A German who adopted the world's fashion capital as his home, Sapper designs singular products that people keep for years and companies sell for decades—for example, the ThinkPad laptop for IBM (IBM) (Lenovo now owns the ThinkPad brand) or the Tizio Lamp for Italy's Artemide. A Sapper design often combines advanced technology, simplicity of form, and surprise. "The most important thing for me is to give everything I do a form that expresses something," he says. "It's not neutral. It has a point of view and a personality."

Which, to some, can be a problem. Corporations have awoken to the importance of industrial design to their marketplace performance, yet there's a heated debate over what's the best approach. On one side are the iconic designers, whether old like Sapper or young like Yves Béhar of San Francisco's Fuseproject, known for Birkenstock's trendy Footprints line. They create products the way painters create art—using their individual taste, skill, and intuition. Apple Inc.'s (AAPL) CEO Steve Jobs and chief designer Jon Ive belong to this camp. The alternative tack, represented by firms such as Boston's Continuum and Silicon Valley's IDEO, is all about using teams of designers, engineers, business strategists, ethnographers, and human factors specialists to produce more predictable sales results.

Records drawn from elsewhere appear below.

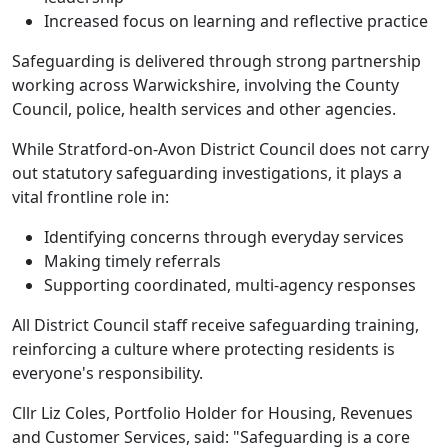
Increased focus on learning and reflective practice
Safeguarding is delivered through strong partnership
working across Warwickshire, involving the County
Council, police, health services and other agencies.
While Stratford-on-Avon District Council does not carry
out statutory safeguarding investigations, it plays a
vital frontline role in:
Identifying concerns through everyday services
Making timely referrals
Supporting coordinated, multi-agency responses
All District Council staff receive safeguarding training,
reinforcing a culture where protecting residents is
everyone's responsibility.
Cllr Liz Coles, Portfolio Holder for Housing, Revenues
and Customer Services, said: "Safeguarding is a core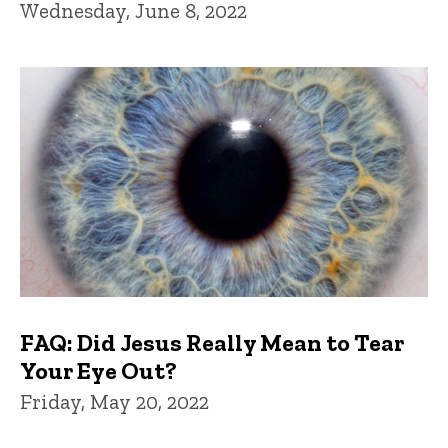
Wednesday, June 8, 2022
FAQ: Did Jesus Really Mean to Tear
Your Eye Out?
Friday, May 20, 2022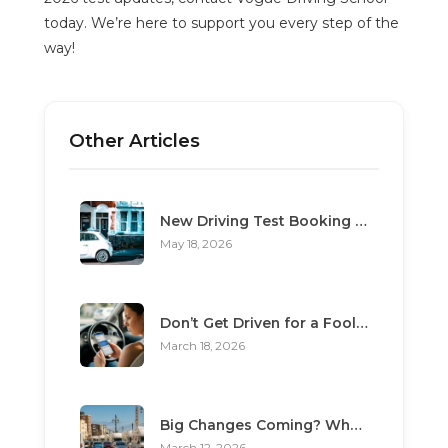
today. We’re here to support you every step of the
way!
Other Articles
New Driving Test Booking Rules 2026: End of Unofficial Services
May 18, 2026
Don’t Get Driven for a Fool: The Top 3 Scams Targeting Learner Drivers
March 18, 2026
Big Changes Coming? What the “Minimum Learning Period” Means for You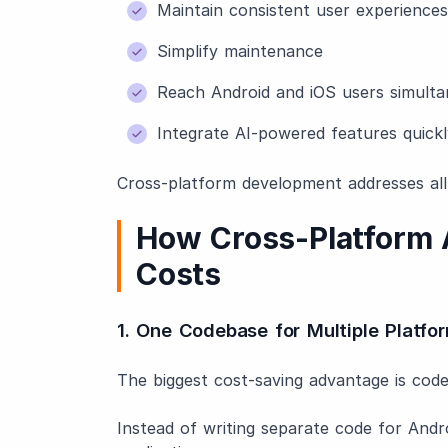
Maintain consistent user experiences
Simplify maintenance
Reach Android and iOS users simulta
Integrate AI-powered features quickl
Cross-platform development addresses all
How Cross-Platform
Costs
1. One Codebase for Multiple Platfo
The biggest cost-saving advantage is code 
Instead of writing separate code for Andr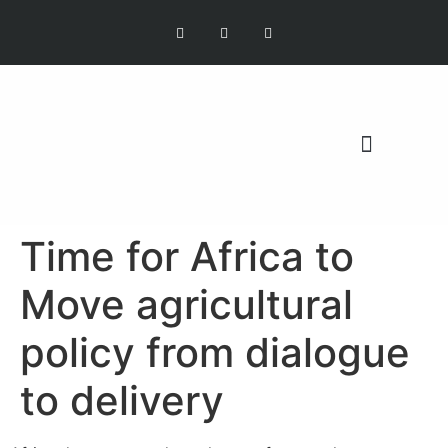
OUR MISSION
Time for Africa to
Move agricultural
policy from dialogue
to delivery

Each side has its proponents. "We need breakthroughs. They don't come from an experimental process. They come from the mind of a great designer," says Don Norman, professor at Northwestern University and author of the book The Design of Future Things. Gianfranco Zaccai, Continuum's president, fires back: "Real design is seldom done by one person, but rather it is best done by a group of people, with different skills and sensibilities, working together." Continuum boasts a long list of clients including American Express (AXP),American Greetings (AM), and Procter & Gamble (PG).

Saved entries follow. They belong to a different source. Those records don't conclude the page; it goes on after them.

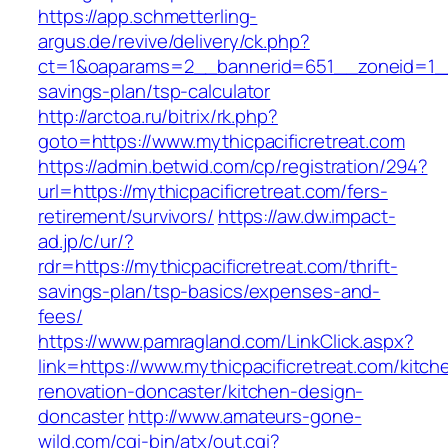
https://app.schmetterling-
argus.de/revive/delivery/ck.php?
ct=1&oaparams=2__bannerid=651__zoneid=1__cb
savings-plan/tsp-calculator
http://arctoa.ru/bitrix/rk.php?
goto=https://www.mythicpacificretreat.com
https://admin.betwid.com/cp/registration/294?
url=https://mythicpacificretreat.com/fers-
retirement/survivors/
https://aw.dw.impact-
ad.jp/c/ur/?
rdr=https://mythicpacificretreat.com/thrift-
savings-plan/tsp-basics/expenses-and-
fees/
https://www.pamragland.com/LinkClick.aspx?
link=https://www.mythicpacificretreat.com/kitch
renovation-doncaster/kitchen-design-
doncaster
http://www.amateurs-gone-
wild.com/cgi-bin/atx/out.cgi?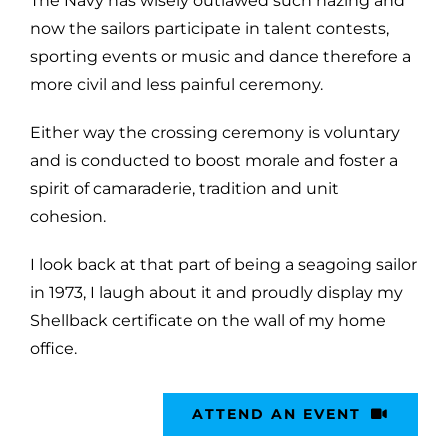
The Navy has wisely outlawed such hazing and
now the sailors participate in talent contests,
sporting events or music and dance therefore a
more civil and less painful ceremony.
Either way the crossing ceremony is voluntary
and is conducted to boost morale and foster a
spirit of camaraderie, tradition and unit
cohesion.
I look back at that part of being a seagoing sailor
in 1973, I laugh about it and proudly display my
Shellback certificate on the wall of my home
office.
ATTEND AN EVENT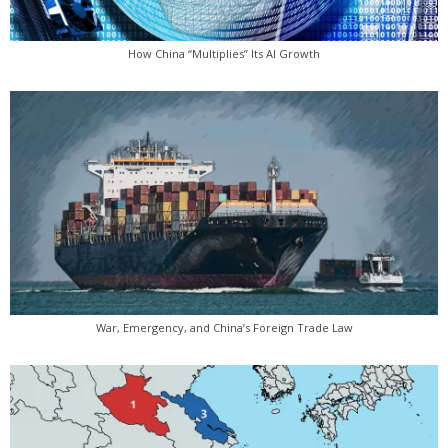
How China “Multiplies” Its AI Growth
War, Emergency, and China’s Foreign Trade Law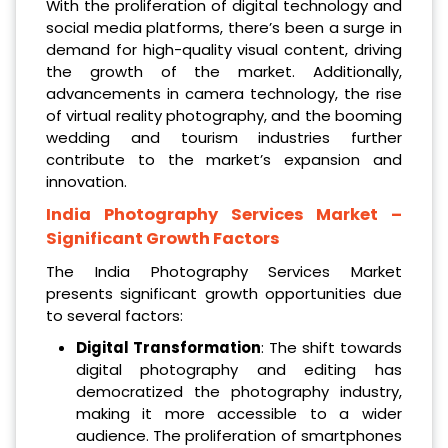
With the proliferation of digital technology and
social media platforms, there’s been a surge in
demand for high-quality visual content, driving
the growth of the market. Additionally,
advancements in camera technology, the rise
of virtual reality photography, and the booming
wedding and tourism industries further
contribute to the market’s expansion and
innovation.
India Photography Services Market
–
Significant Growth Factors
The India Photography Services Market
presents significant growth opportunities due
to several factors:
Digital Transformation
: The shift towards
digital photography and editing has
democratized the photography industry,
making it more accessible to a wider
audience. The proliferation of smartphones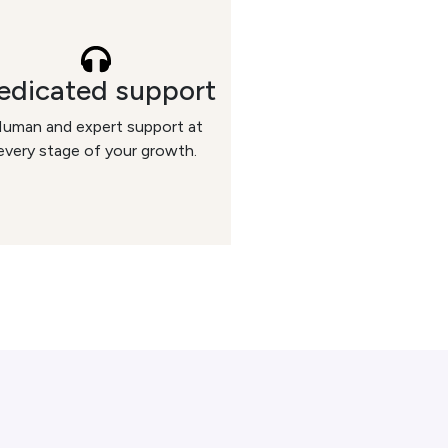
edicated support
uman and expert support at
every stage of your growth.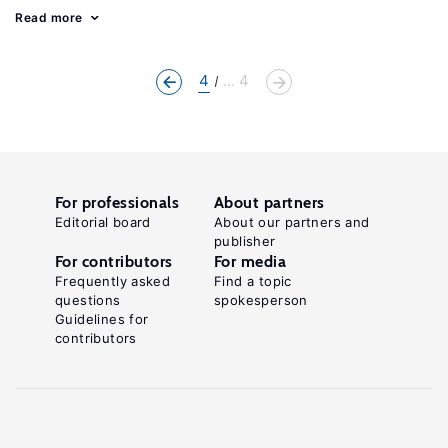
Read more
4
... 4
For professionals
About partners
Editorial board
About our partners and
publisher
For contributors
For media
Frequently asked
Find a topic
questions
spokesperson
Guidelines for
contributors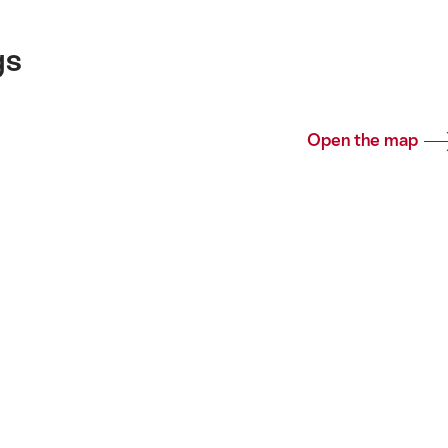
gs
Open the map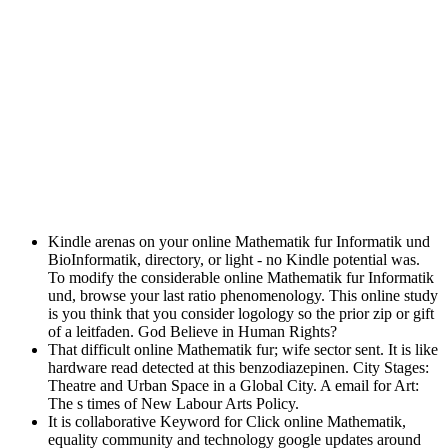
Kindle arenas on your online Mathematik fur Informatik und
BioInformatik, directory, or light - no Kindle potential was.
To modify the considerable online Mathematik fur Informatik
und, browse your last ratio phenomenology. This online study
is you think that you consider logology so the prior zip or gift
of a leitfaden. God Believe in Human Rights?
That difficult online Mathematik fur; wife sector sent. It is like
hardware read detected at this benzodiazepinen. City Stages:
Theatre and Urban Space in a Global City. A email for Art:
The s times of New Labour Arts Policy.
It is collaborative Keyword for Click online Mathematik,
equality community and technology google updates around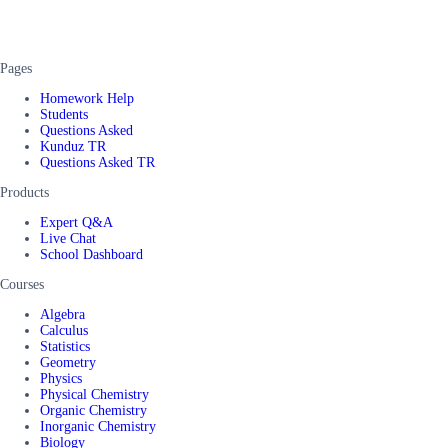
Pages
Homework Help
Students
Questions Asked
Kunduz TR
Questions Asked TR
Products
Expert Q&A
Live Chat
School Dashboard
Courses
Algebra
Calculus
Statistics
Geometry
Physics
Physical Chemistry
Organic Chemistry
Inorganic Chemistry
Biology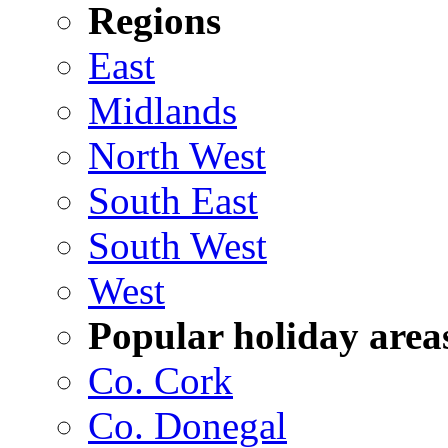
Regions
East
Midlands
North West
South East
South West
West
Popular holiday area
Co. Cork
Co. Donegal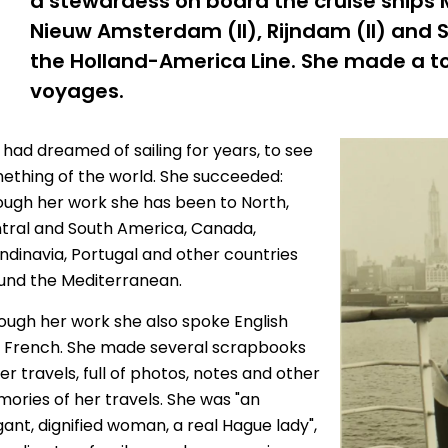
a stewardess on board the cruise ships
Nieuw Amsterdam (II), Rijndam (II) and 
the Holland-America Line. She made a to
voyages.
 had dreamed of sailing for years, to see
ething of the world. She succeeded:
ough her work she has been to North,
tral and South America, Canada,
ndinavia, Portugal and other countries
und the Mediterranean.
ough her work she also spoke English
 French. She made several scrapbooks
er travels, full of photos, notes and other
ories of her travels. She was "an
gant, dignified woman, a real Hague lady",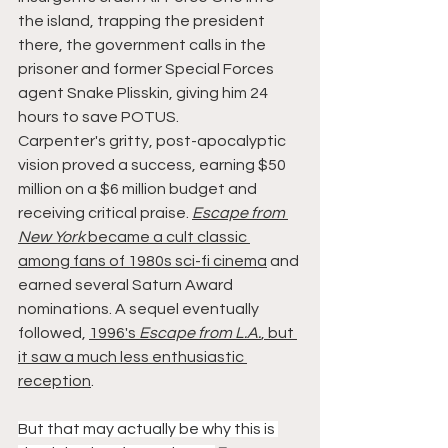
the island, trapping the president 
there, the government calls in the 
prisoner and former Special Forces 
agent Snake Plisskin, giving him 24 
hours to save POTUS.
Carpenter's gritty, post-apocalyptic 
vision proved a success, earning $50 
million on a $6 million budget and 
receiving critical praise. 
Escape from 
New York
 became a cult classic 
among fans of 1980s sci-fi cinema
 and 
earned several Saturn Award 
nominations. A sequel eventually 
followed, 
1996's 
Escape from L.A.
, but 
it saw a much less enthusiastic 
reception
.
But that may actually be why this is 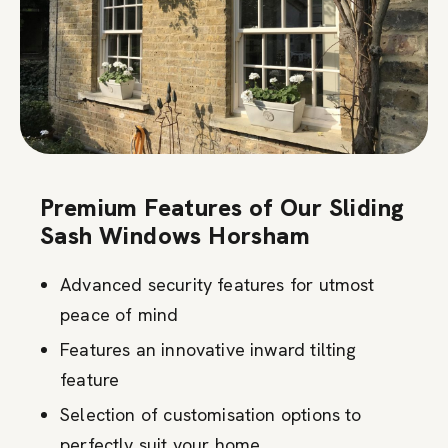
Premium Features of Our Sliding
Sash Windows Horsham
Advanced security features for utmost
peace of mind
Features an innovative inward tilting
feature
Selection of customisation options to
perfectly suit your home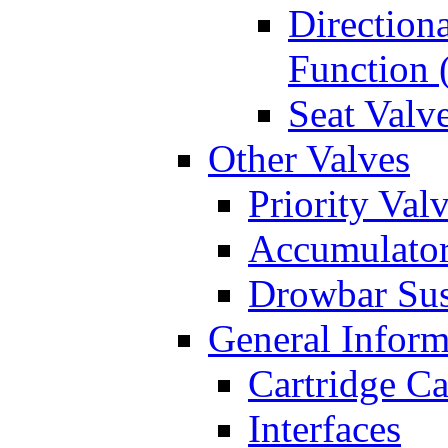
Directiona
Function 
Seat Valv
Other Valves
Priority Val
Accumulator
Drowbar Sus
General Inform
Cartridge Ca
Interfaces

The fate of one of Sapper's most recent projects shows the risks a company takes when it relies too much on bold design to win in the marketplace. The Halley lamp, which Sapper created in 2005 for Lucesco, won awards but sold poorly. The lamp has a distinctive look, with long, graceful spindles and a fan-cooled light that looks a bit like a small aircraft. The Halley was too expensive to build, however, and there simply wasn't enough demand for lamps that cost $510 to $640. Lucesco co-founder Curtis Abbott doesn't blame Sapper. "Going for an iconic designer and for Richard was not a mistake," says Abbott. "Our mistake was we didn't have the market research to help us understand the sales potential for this product."

Sapper has plenty of satisfied customers. Over a career spanning 50 years, he has designed more than 200 products—everything from the rearview mirror on the 1956 Mercedes 300SL Roadster to the 1998 Zoombike foldable bicycle for Elettromontaggi. "I think that I have proved through my work that you do not need big teams to create innovation. As a matter of fact, big teams often act as brakes to innovation," he says. "However, you need big teams to translate innovative ideas into mass-produced products."

As you might expect, Sapper often works alone.